TASK BRIEF
Where the data below has the string "chart", return the whole line.

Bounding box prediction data
----
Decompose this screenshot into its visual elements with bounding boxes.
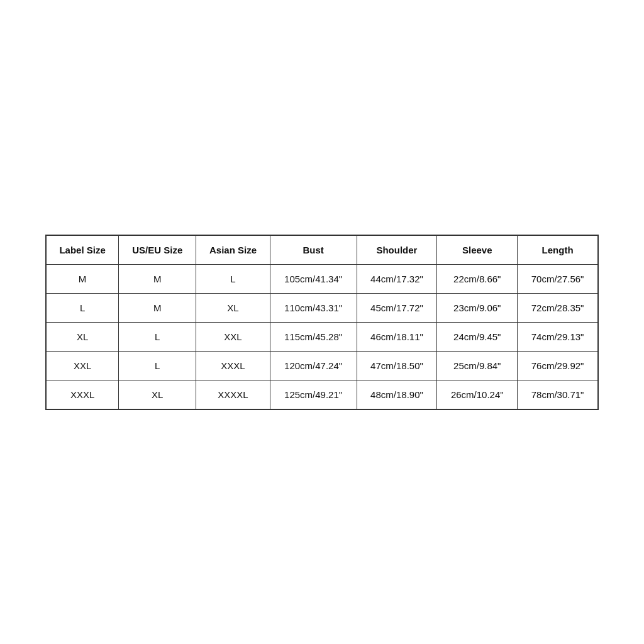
- cell-bust: 105cm/41.34": [270, 264, 357, 293]
- cell-label_size: L: [47, 293, 119, 322]
- cell-length: 70cm/27.56": [518, 264, 598, 293]
- cell-shoulder: 48cm/18.90": [357, 380, 437, 409]
- cell-shoulder: 47cm/18.50": [357, 351, 437, 380]
- cell-us_eu_size: L: [119, 351, 196, 380]
- col-header-bust: Bust: [270, 235, 357, 264]
- cell-asian_size: XXXXL: [196, 380, 270, 409]
- col-header-us-eu-size: US/EU Size: [119, 235, 196, 264]
- cell-us_eu_size: M: [119, 264, 196, 293]
- cell-length: 74cm/29.13": [518, 322, 598, 351]
- table-row: XLLXXL115cm/45.28"46cm/18.11"24cm/9.45"7…: [47, 322, 598, 351]
- cell-label_size: XL: [47, 322, 119, 351]
- cell-asian_size: L: [196, 264, 270, 293]
- table-row: LMXL110cm/43.31"45cm/17.72"23cm/9.06"72c…: [47, 293, 598, 322]
- cell-label_size: M: [47, 264, 119, 293]
- cell-length: 72cm/28.35": [518, 293, 598, 322]
- table-row: MML105cm/41.34"44cm/17.32"22cm/8.66"70cm…: [47, 264, 598, 293]
- cell-sleeve: 26cm/10.24": [437, 380, 518, 409]
- col-header-sleeve: Sleeve: [437, 235, 518, 264]
- cell-bust: 110cm/43.31": [270, 293, 357, 322]
- cell-label_size: XXL: [47, 351, 119, 380]
- cell-length: 76cm/29.92": [518, 351, 598, 380]
- col-header-shoulder: Shoulder: [357, 235, 437, 264]
- table-header-row: Label Size US/EU Size Asian Size Bust Sh…: [47, 235, 598, 264]
- size-chart-container: Label Size US/EU Size Asian Size Bust Sh…: [45, 235, 599, 410]
- cell-shoulder: 46cm/18.11": [357, 322, 437, 351]
- cell-sleeve: 25cm/9.84": [437, 351, 518, 380]
- cell-label_size: XXXL: [47, 380, 119, 409]
- col-header-label-size: Label Size: [47, 235, 119, 264]
- table-row: XXLLXXXL120cm/47.24"47cm/18.50"25cm/9.84…: [47, 351, 598, 380]
- table-row: XXXLXLXXXXL125cm/49.21"48cm/18.90"26cm/1…: [47, 380, 598, 409]
- cell-shoulder: 45cm/17.72": [357, 293, 437, 322]
- cell-sleeve: 23cm/9.06": [437, 293, 518, 322]
- cell-asian_size: XXXL: [196, 351, 270, 380]
- cell-sleeve: 22cm/8.66": [437, 264, 518, 293]
- cell-bust: 115cm/45.28": [270, 322, 357, 351]
- size-chart-table: Label Size US/EU Size Asian Size Bust Sh…: [46, 235, 598, 409]
- cell-bust: 125cm/49.21": [270, 380, 357, 409]
- cell-sleeve: 24cm/9.45": [437, 322, 518, 351]
- cell-asian_size: XL: [196, 293, 270, 322]
- cell-us_eu_size: L: [119, 322, 196, 351]
- cell-us_eu_size: M: [119, 293, 196, 322]
- col-header-length: Length: [518, 235, 598, 264]
- cell-asian_size: XXL: [196, 322, 270, 351]
- cell-shoulder: 44cm/17.32": [357, 264, 437, 293]
- col-header-asian-size: Asian Size: [196, 235, 270, 264]
- cell-bust: 120cm/47.24": [270, 351, 357, 380]
- cell-length: 78cm/30.71": [518, 380, 598, 409]
- cell-us_eu_size: XL: [119, 380, 196, 409]
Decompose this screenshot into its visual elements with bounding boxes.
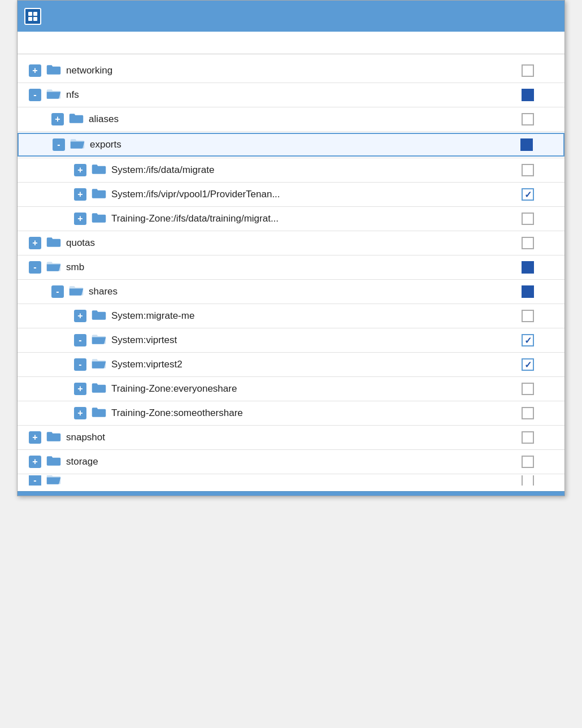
----
OUTPUT FOR THIS TASK
- size-chart-container: Label Size US/EU Size Asian Size Bust Sh…: [45, 235, 599, 410]
- size-chart-table: Label Size US/EU Size Asian Size Bust Sh…: [46, 235, 598, 409]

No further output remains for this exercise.